Любка собрала лоб гармошкой и сказала:
– Прикину. Адресок пишите...
Две-три улочки двухэтажных домов вокруг базарной площади, почтамт, пять магазинов в дощатых будках да несколько десятков бараков – этот городишко лепился к металлургическому комбинату и был его порождением. И небольшая санчасть, куда по распределению после института попала Ирина Михайловна, тоже относилась к комбинату.
Стоял сентябрь пятьдесят первого, жесткие душные ветры летучим песком продраивали насквозь каждый переулочек.
Собственно, распределиться после института можно было удачнее, следовало только вовремя взять справку о беременности. Но мама – а она была человеком мужественным и властным – сказала своей бездумной дочери: «Как ты не понимаешь, Ирина! Сейчас захолустье для нас – спасение... Ничего. Подхвати живот, поедем».
К тому времени прошло два года, как серый, чесучовый, безликий в окошке сообщил, что отца перевели в другой лагерь без права переписки. Передач не принимали. Маму давно уже уволили из госпиталя, где она заведовала неврологическим отделением, жили они на Иринину стипендию, поэтому будущая Иринина зарплата представлялась поводом к дальнейшему существованию.
Так что подхватили живот и прибыли «по месту распределения».
В кирпичном доме им дали комнату – приличная комната, метров двенадцать, в квартире с одной соседкой, и кухня большая, даже ванная с титаном есть – чего еще! Все прекрасно, все прекрасно... Ирина Михайловна проработала три месяца и ушла в декрет. Сонечка родилась в той же санчасти. А что, да почему, да от кого – это никого не касается. Глубоко личное дело...
Главное, с мамой ничего не было страшно, она умела все – перелицевать пальто, торговаться на базаре, сварить из пустяка борщ, нашить пеленок из рваного пододеяльника, – вероятно, для этого в свое время она окончила Сорбонну. Словом, Ирина Михайловна выросла в уверенности, что крепкий человек мама не подкачает.
Но мама подкачала. Она умерла в одно мгновение: стояла у окна с пятимесячной Сонечкой на руках, вдруг сказала спокойно:
– Что-то нехорошо мне, Ира, дай-ка воды, – успела опустить ребенка в коляску и – у мамы никогда ничего не болело! – упала навзничь.
Когда, расплескивая воду, Ирина Михайловна прибежала со стаканом из кухни, мама лежала на полу и уже не дышала. Дипломированный врач Ирина Михайловна долго ползала вокруг мамы, как медвежонок вокруг убитой медведицы, оглашая воем квартиру, пытаясь делать искусственное дыхание, не понимая, почему у мамы нет пульса и вообще ничего нет.
Так что вот какое дело... После похорон на песчаном полупустом кладбище (мама! где Сорбонна, где отец, где отныне твоя могила.) – после похорон оцепеневшей Ирине Михайловне надо было решать что-то с Сонечкой. Были, были ясли от комбината, да черт бы их побрал эти ясли. Ребенка жалко.

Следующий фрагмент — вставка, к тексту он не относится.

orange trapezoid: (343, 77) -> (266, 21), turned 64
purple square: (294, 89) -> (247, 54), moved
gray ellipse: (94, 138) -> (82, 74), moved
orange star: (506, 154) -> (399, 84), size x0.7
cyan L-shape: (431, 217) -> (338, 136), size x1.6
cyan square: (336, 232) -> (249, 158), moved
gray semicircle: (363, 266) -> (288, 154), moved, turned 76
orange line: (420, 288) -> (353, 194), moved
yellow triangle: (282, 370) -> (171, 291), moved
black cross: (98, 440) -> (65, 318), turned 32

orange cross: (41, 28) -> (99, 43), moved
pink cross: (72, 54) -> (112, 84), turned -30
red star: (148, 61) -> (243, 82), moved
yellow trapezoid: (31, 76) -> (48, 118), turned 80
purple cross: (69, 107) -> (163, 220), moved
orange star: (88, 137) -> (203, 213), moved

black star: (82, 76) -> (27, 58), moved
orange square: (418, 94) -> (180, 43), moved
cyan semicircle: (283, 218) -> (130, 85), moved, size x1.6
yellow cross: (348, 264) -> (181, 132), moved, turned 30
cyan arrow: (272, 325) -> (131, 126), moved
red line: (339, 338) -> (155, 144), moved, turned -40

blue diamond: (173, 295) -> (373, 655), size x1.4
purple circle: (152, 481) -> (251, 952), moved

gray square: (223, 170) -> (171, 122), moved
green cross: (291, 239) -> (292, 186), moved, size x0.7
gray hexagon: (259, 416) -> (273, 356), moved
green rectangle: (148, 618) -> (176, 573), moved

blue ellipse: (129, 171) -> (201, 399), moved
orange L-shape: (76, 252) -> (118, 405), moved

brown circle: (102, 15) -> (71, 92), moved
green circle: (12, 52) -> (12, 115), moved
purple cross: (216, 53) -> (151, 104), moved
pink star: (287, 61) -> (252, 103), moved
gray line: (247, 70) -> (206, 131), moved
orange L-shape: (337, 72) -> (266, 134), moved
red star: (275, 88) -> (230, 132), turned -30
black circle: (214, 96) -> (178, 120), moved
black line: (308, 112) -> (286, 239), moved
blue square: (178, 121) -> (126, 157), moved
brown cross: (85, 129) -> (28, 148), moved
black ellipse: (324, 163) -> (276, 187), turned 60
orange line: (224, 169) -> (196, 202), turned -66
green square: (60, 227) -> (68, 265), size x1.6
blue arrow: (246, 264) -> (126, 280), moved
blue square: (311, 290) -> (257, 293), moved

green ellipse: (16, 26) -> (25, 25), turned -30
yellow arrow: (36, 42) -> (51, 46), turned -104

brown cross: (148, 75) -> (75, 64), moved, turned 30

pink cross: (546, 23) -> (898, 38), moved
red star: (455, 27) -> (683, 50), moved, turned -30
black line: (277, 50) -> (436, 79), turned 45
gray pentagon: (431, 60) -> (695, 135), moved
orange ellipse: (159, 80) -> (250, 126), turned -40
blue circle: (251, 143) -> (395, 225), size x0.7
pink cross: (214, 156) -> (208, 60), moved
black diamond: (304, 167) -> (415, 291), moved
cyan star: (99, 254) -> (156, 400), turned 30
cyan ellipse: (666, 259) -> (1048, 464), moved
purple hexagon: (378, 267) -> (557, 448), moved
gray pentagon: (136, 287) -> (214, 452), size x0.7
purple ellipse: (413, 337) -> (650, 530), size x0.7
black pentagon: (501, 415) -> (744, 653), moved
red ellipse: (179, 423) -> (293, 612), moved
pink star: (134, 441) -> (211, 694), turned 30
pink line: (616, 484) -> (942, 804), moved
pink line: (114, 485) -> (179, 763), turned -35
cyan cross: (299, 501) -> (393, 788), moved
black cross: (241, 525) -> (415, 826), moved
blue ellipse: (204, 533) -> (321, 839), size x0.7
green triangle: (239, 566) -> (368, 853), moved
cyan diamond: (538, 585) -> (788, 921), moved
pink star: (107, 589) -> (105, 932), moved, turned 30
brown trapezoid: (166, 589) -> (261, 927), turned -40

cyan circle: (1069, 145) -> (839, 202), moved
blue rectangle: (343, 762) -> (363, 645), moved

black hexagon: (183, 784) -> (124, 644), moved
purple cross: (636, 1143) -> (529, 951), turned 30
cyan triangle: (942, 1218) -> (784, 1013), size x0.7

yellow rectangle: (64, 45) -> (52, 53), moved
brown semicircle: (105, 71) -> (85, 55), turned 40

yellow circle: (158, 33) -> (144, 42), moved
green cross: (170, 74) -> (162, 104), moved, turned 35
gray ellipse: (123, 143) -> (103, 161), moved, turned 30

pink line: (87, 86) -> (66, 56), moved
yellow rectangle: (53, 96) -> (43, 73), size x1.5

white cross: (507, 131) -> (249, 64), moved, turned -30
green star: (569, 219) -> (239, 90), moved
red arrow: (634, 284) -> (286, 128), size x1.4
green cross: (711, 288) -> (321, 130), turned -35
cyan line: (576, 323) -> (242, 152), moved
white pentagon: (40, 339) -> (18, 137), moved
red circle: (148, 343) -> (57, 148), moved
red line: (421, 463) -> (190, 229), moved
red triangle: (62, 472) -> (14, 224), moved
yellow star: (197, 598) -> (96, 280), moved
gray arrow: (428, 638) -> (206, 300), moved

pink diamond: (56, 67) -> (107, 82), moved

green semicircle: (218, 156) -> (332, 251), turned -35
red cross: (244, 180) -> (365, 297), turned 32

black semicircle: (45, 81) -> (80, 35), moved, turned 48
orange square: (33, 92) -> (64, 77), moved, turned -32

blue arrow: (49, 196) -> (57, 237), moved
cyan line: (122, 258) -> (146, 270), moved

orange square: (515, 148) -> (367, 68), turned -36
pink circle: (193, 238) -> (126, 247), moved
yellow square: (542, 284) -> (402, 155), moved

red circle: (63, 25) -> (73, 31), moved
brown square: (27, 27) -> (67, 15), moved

Тут предложила услуги соседка, Кондакова. Она работала телефонисткой на почтамте, дежурила через двое суток на третьи и готова была посидеть с ребенком. Недешево, конечно, за бесплатно дураки сидят. Но выхода не было. В дни дежурств Кондаковой Ирина Михайловна приносила Сонечку в санчасть, и та ползала в ординаторской сама по себе, заползала в углы, доверчиво оставляя там лужи.
Нет, с Сонечкой надо было что-то решать. Да и по хозяйству ничего не успевала Ирина Михайловна. После работы Сонечке кашку сварит, а о себе уже и думать некогда. Простирнет то-дру-гое, а убрать уже и сил нет. В доме стало запущенно, под шкафом пыль каталась. Мама, мама.
Словом, необходим был человек в доме. Где, спрашивается, в этом городишке взять человека?
Из года в год комбинат заглатывал, перемалывал, переваривал сотни заключенных из близрасположенного лагеря, пленных японцев, ну и конечно, вольнонаемных рабочих.
Любка была вольнонаемной...
Вечером она явилась все в той же линялой кофте – ни чемодана, ни узелка. От нее веяло гордой бездомностью. Привалилась плечом к стенке в коридоре и сказала:
– Я сегодня к ребенку не подойду. Здесь, в прихожей, лягу. Киньте какое старое одеяло на пол.
Недоумевающая Ирина Михайловна подчинилась. Как выяснилось в дальнейшем, Любка умела распределять интонацию во фразе так, что исключались вопросы и уточнения. И жест еще делала рукой, легкий, отсылающий – мол, а слов не надо.
Наутро, в воскресенье, Любка поднялась рано, потребовала керосину и часа три, запершись в ванной, мылась.